=== Begin Enclosure ===

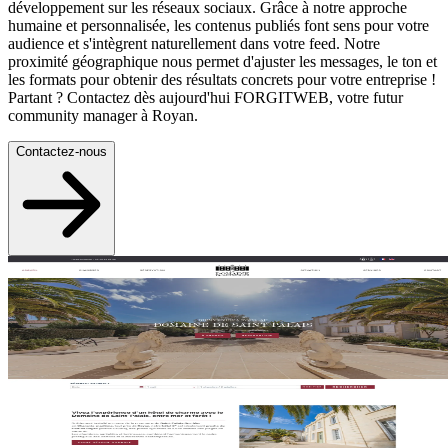
développement sur les réseaux sociaux. Grâce à notre approche
humaine et personnalisée, les contenus publiés font sens pour votre
audience et s'intègrent naturellement dans votre feed. Notre
proximité géographique nous permet d'ajuster les messages, le ton et
les formats pour obtenir des résultats concrets pour votre entreprise !
Partant ? Contactez dès aujourd'hui FORGITWEB, votre futur
community manager à Royan.
Contactez-nous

=== End Enclosure ===

From the records above, print exactly the lines that run from the line with "humaine et personnalisée, les" to the line with "proximité géographique nous", inclusive.

humaine et personnalisée, les contenus publiés font sens pour votre
audience et s'intègrent naturellement dans votre feed. Notre
proximité géographique nous permet d'ajuster les messages, le ton et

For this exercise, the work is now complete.